Thank you for taking the time to notify us of this issue.
Best Regards,
Developer Bug Reporting Team
Apple Worldwide Developer Relations
According to Apple, there's no API for that. It stinks, I've had the same problem.
May be you can provide a list of all posible preset resolutions for every iPhone model and check which device model the app is running on? - using something like this...
[[UIDevice currentDevice] platformType] // ex: UIDevice4GiPhone
[[UIDevice currentDevice] platformString] // ex: #"iPhone 4G"
However, you have to update the list for each newer device model. Hope this helps :)
if preset is .photo, the return size is for still photo size, not preview video size
if preset is not .photo, the return size is for video size, not for captured photo size.
if self.session.sessionPreset != .photo {
// return video size, not captured photo size
let format = videoDevice.activeFormat
let formatDescription = format.formatDescription
let dimensions = CMVideoFormatDescriptionGetDimensions(formatDescription)
} else {
// other way to get video size
}
Answer of #Christian Beer is a good way for specified preset.

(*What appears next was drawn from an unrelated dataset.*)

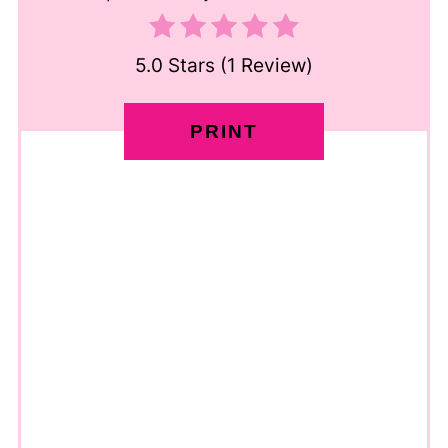
5.0 Stars
(
1 Review
)
PRINT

My way is a good for active preset.
The best way to do what you want (get a known video or image format) is to set the format of the capture device.

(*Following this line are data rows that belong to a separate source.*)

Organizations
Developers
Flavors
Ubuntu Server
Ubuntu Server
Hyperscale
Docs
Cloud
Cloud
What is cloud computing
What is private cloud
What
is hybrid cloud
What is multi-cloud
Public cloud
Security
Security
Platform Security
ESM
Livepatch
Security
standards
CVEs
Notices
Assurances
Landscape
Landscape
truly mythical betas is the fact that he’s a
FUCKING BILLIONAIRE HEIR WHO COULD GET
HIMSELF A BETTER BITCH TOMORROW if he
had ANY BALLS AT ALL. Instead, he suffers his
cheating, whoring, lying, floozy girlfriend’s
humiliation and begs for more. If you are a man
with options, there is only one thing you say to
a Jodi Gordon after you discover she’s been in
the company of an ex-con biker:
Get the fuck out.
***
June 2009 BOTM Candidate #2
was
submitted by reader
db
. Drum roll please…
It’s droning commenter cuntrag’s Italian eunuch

First find the capture device you want to use:
if #available(iOS 10.0, *) {
captureDevice = defaultCamera()
} else {
let devices = AVCaptureDevice.devices()
// Loop through all the capture devices on this phone
for device in devices {
// Make sure this particular device supports video
if ((device as AnyObject).hasMediaType(AVMediaType.video)) {
// Finally check the position and confirm we've got the back camera
if((device as AnyObject).position == AVCaptureDevice.Position.back) {
captureDevice = device as AVCaptureDevice
}
}
}
}
self.autoLevelWindowCenter = ALCWindow.frame
if captureDevice != nil && currentUser != nil {
beginSession()
}
}
func defaultCamera() -> AVCaptureDevice? {
if #available(iOS 10.0, *) { // only use the wide angle camera never dual camera
if let device = AVCaptureDevice.default(AVCaptureDevice.DeviceType.builtInWideAngleCamera,
for: AVMediaType.video,
position: .back) {
return device
} else {
return nil
}
} else {
return nil
}
}
Then find the formats that that device can use:
let options = captureDevice!.formats
var supportable = options.first as! AVCaptureDevice.Format
for format in options {
let testFormat = format
let description = testFormat.description
if (description.contains("60 fps") && description.contains("1280x 720")){
supportable = testFormat
}
}
You can do more complex parsing of the formats, but you might not care.

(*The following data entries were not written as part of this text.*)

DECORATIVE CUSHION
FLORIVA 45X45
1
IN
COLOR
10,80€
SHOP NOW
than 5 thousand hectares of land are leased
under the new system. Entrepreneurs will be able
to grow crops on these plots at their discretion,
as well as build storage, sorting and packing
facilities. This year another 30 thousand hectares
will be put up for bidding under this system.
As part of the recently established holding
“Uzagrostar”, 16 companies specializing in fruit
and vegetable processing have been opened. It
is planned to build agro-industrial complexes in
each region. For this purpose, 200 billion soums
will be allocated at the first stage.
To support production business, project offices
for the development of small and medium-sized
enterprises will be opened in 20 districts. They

Then just set the device to that format:
do {
try captureDevice?.lockForConfiguration()
captureDevice!.activeFormat = supportable
// setup other capture device stuff like autofocus, frame rate, ISO, shutter speed, etc.
try captureSession.addInput(AVCaptureDeviceInput(device: captureDevice!))
// add the device to an active CaptureSession
}
You may want to look at the AVFoundation docs and tutorial on AVCaptureSession as there are lots of things you can do with the output as well. For example, you can convert the result to .mp4 using AVAssetExportSession so that you can post it on YouTube, etc.
Hope this helps
Apple is using 4:3 ratio for the iPhone camera.
You can you this ratio to get the frame size of the captured video by fixing either the width or height constraint of the AVCaptureVideoPreviewLayer and set the aspect ratio constraint to 4:3.
In the left image, the width was fixed to 300px and the height was retrieved by setting the 4:3 ratio, and it was 400px.
In the right image, the height was fixed to 300px and width was retrieved by setting the 3:4 ratio, and it was 225px.